Once you have a clearer view of how these late payers contribute to any cash flow problems, you can create better credit control. This will ensure you get what you need from them during each payment. It also helps you look out for future clients that follow the same patterns and ensure they don’t add to the problem.

Helps you allocate your cash

Sometimes as a business, you’ll see that there is a cash surplus in your bank. This can seem exciting, but it isn’t always a good thing. In fact, most companies don’t experience many benefits from extra cash. That’s when a cash flow forecast can come in handy, as it will help you identify whether you have a surplus and figure out where to allocate it. 

Of course, this extra money won’t be going somewhere useless. Sometimes the best thing to do is put it in a smart investment, use it for more effective marketing, or improve your business plan to bring in more clients. Either way, this can help you make more in the long run and set your company up for more success.

Keep an eye on your spending

Trying to track your spending manually can be stressful and take up a large portion of your time. However, a cash flow forecast can help with this by looking at your outgoings. 

You know how much you have to spend each month, such as bills and office rent, so you can put this under guaranteed total outgoings. However, if your overall outgoings on your forecast come out higher than this figure, you can have a look at what areas of your business you’re spending too much in. 

From there, you can make the adjustments for the next month. This can be harder when you do it manually, as a cash flow forecast gives you a much clearer view of the different things you spend your money on.

Predicts future outcomes

A cash flow forecast is a perfect tool for helping you figure out what will happen when you make a certain financial decision. You can use them for scenario planning. For example, if you don’t pay a bill in time, how will this affect your business’s future? One scenario is that you will be reported to credit agencies, which will affect your chances of getting a loan in the future. 

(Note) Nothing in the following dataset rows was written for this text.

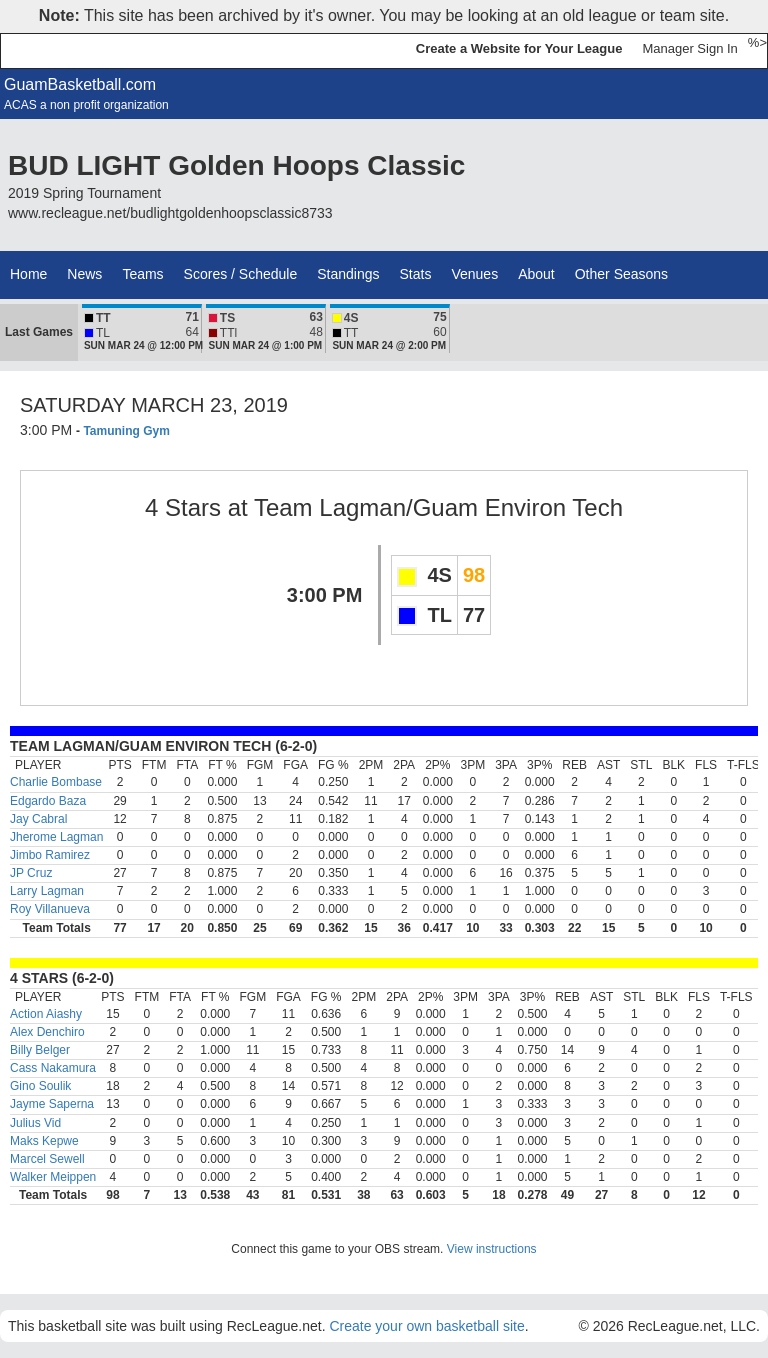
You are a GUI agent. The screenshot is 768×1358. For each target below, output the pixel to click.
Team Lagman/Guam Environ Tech (438, 507)
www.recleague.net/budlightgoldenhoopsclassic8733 (170, 213)
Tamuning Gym (126, 431)
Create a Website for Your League (519, 48)
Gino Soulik (40, 1086)
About (536, 274)
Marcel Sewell (47, 1159)
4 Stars (183, 507)
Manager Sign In (689, 48)
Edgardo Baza (48, 801)
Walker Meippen (53, 1177)
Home (28, 274)
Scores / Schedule (241, 274)
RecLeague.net (61, 50)
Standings (348, 274)
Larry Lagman (47, 891)
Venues (474, 274)
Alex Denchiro (47, 1032)
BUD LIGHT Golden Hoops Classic (236, 165)
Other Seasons (621, 274)
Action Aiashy (46, 1014)
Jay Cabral (38, 819)
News (84, 274)
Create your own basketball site (426, 1326)
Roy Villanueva (50, 909)
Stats (416, 274)
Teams (142, 274)
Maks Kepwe (44, 1141)
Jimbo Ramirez (50, 855)
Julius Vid (35, 1123)
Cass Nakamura (53, 1068)
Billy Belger (40, 1050)
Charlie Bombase (56, 782)
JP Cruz (31, 873)
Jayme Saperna (52, 1104)
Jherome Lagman (56, 837)
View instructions (492, 1249)
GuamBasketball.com (80, 84)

Once you know whether the most likely scenario is positive or negative, you can make a choice about whether you want to go forward with it. There are some forms of software you can use to help with this, but a cash flow forecast is probably your best option.

Final thoughts 

Cash flow forecasting is a fantastic planning tool you can use to help enhance how your business manages its finances. It sets you up for success and can show you how to avoid any detrimental decisions in the future. All businesses should put together one of these forecasts at least once a year because they’ll no doubt see great growth.